Why I’m thankful to Jason Fried and 37signals
Jason is a brilliant thinker and a brilliant writer. He’s got some great posts on culture, like “You Don’t Create a Culture”. Which is why I was a little worried when I sent him a preview (private beta) of the deck I was working on to get his reaction. I was fearful. My thought was “He’s going to think I’m an idiot. Or worse, clueless.” Turns out, he was gracious. He acknowledged that 37signals and HubSpot are different companies, pursuing different paths. I could have been brave and dug into this comments a bit more, but I decided not to push my luck because it would have been somewhat crushing.
I also enjoyed “When Culture Turns Into Policy” by Mig Reyes of 37signals. He’s right But, I feel like I’m in the correct side of truth and justice on this particular front.
The more sobering article was “What Your Culture Really Says” (not by 37signals, but by @shanley — someone I don’t know). Well written and biting in its criticism of what she calls “Silicon Valley Culture”, it was something I read a couple of times and circulated around to a few folks on my team. I recommend it. It’s dark, but worth reading.
Why I think it was worth it, and why I’d do it again.
1. Culture is super-duper important, and it’s worth spending time on. Check out my recent post “Culture Code: Creating a Company YOU Love”. I think it makes a pretty good case.
2. Already, the deck is being used internally within HubSpot. I’ve gotten both physical high fives and virtual high fives from people on the team. That makes me happy.
3. Even before posting the HubSpot culture code deck to public beta today, I had already started sending it to people that I was trying to recruit to HubSpot.

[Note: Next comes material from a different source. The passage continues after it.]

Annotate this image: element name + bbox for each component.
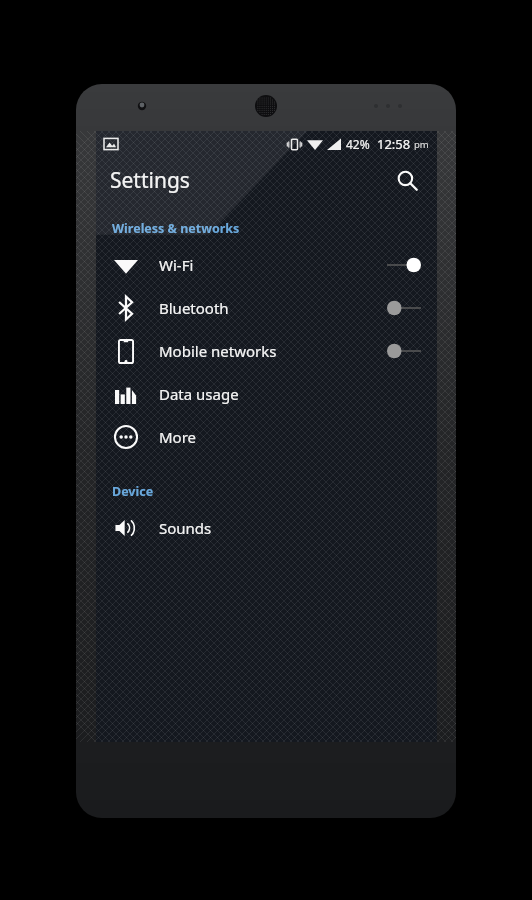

Though ideally, I’d get to meet everyone and tell them about our culture code in person, that’s just not possible.
4. Going through the exercise was one of the most challenging and revealing things I’ve ever done since starting the company 6+ years ago.
5. Working on our culture code project caused me to talk to a bunch of people that I didn’t otherwise know and would probably not have been able to connect with. People like Patty McCord (co-author of the Netflix culture deck).
6. It’s been therapeutic. Now, if HubSpot ends up going down in crashing, burning flames (which is totally not the plan) — at least I’ll know that we tried to design and defend our culture.
7. We’re about 4 hours into the public beta release of the HubSpot culture code deck. It’s already gotten 16,000 hits and is going strong. This is gratifying. My hope is that a few of those people found the deck useful. (And maybe a few of them will join our merry band of misfits at HubSpot someday).
If you’re getting started, spend 20 hours, not 200.
One of the common questions I get from my startup friends is how much time they should be spending on culture — given everything else going on (like you know, building a business). I’m not sure what the optimal number is — but I can say with confidence that the number is not zero. I’d suggest 20 hours. Just enough time to think about it, talk to your team, read some stuff and describe it. You don’t need to put posters up on the wall. Just something — even if it’s a one-pager that captures your current thinking on the kind of company you want to be.
Quick hint: You want to build a company that you love working for. The rest will work itself out.
What do you think? Have you scanned through the deck? Was it useful? Lame? Interesting? Would love to hear your thoughts. I think of the deck as being in “public beta”, so I’ll be iterating on it and updating it regularly.